Les Noces de Figaro
Véronique Pollet
Ils s'étaient rencontrés par hasard. De ces hasards qui n'existent que dans les films et qui font sourire tant ils paraissent artificiels.
Elle, elle venait là pour la première fois. Ça se voyait à sa tenue un peu trop soignée, à ses talons un peu trop hauts, à son maquillage un peu trop prononcé. Debout au milieu du vaste hall, comme rescapée d'un naufrage, elle était bousculée de toutes parts mais restait droite et immobile, tel un récif balayé par les vents. Son regard perdu cherchait un endroit où se poser qui soit solide et rassurant. C'est là qu'elle l'aperçut. Son aisance à se déplacer au milieu de cette foule bourdonnante, la fluidité de sa démarche un peu glissante, son sourire empreint de certitude qui s'étirait jusqu'aux yeux, tout démontrait l'habitué des lieux. Elle suivit des yeux le sillage de ce corps et se calqua sur sa trajectoire, déjà envoûtée. Elle arriva comme ça, sans le vouloir, jusqu'au bar, lui ne s'était pas encore retourné, n'avait pas encore senti cette présence prise dans ses filets.
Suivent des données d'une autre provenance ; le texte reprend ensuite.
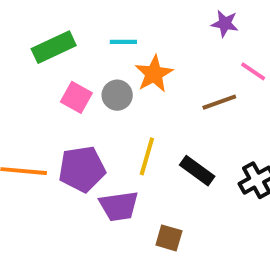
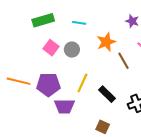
orange star: (154, 74) -> (106, 42), moved
brown line: (219, 102) -> (123, 61), turned 72
brown square: (169, 238) -> (103, 127), moved

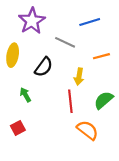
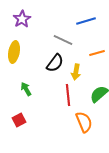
purple star: (32, 21) -> (22, 19), moved, size x0.7
black semicircle: (44, 67) -> (55, 63), moved
orange semicircle: (88, 130) -> (84, 122), turned 30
Il commanda une coupe d'une voix chaude et assurée, elle fit de même d'une voix fluette et timide.
Le serveuse débordée lui fit d'ailleurs répéter sa commande, ce qu'elle fit, un peu trop fort, pour masquer son embarras. Et il se retourna. Son regard agacé par cette note discordante dans l'atmosphère feutrée et huilée de la soirée se posa froidement sur la coupable. Elle perdit pied en une fraction de seconde, rouge de honte, à nouveau noyée. Les paupières baissées, elle ne vit pas son expression changer. La douceur et la tendresse remplacèrent l'irritation quand ses yeux rencontrèrent ses épaules fragiles, quand ils glissèrent le long des bras serrés sur une poitrine menue et tremblante, quand ils descendirent jusqu'à ses longues jambes gaînées de soie, fines et énergiques, dépassant de cette robe rouge un peu voyante qui tentait de donner des allures de femme fatale à cette petite fille perdue. Il lui tendit une main secourable pour l'aider à retrouver son souffle et comme dans un rêve elle l'agrippa avec la force du désespoir. La chaleur de cette main dans la sienne, la douceur de cette peau sur ses doigts, plus rien d'autre n'existait. Elle porta cette main à sa bouche sans même le vouloir, ses lèvres s'y posèrent, entrouvertes et gourmandes, ses dents s'emparèrent, affamées, de cette paume offerte, sa langue aiguisée suivit chaque sillon et il ne put retenir un gémissement. Imperceptiblement, le monde autour s'éloigna, les laissant à leur rencontre. Quand enfin elle leva les yeux vers lui, elle connaissait déjà son goût, mélange de sel et d'épices poivrées. Lui avait déjà ce désir au creux du ventre qui le tenait un peu penché vers elle.
Ce samedi soir à l'opéra, il y eut deux sièges vides. Des bonnes places pourtant, choisies avec soin pour profiter pleinement tant du spectacle que de l’acoustique de la salle.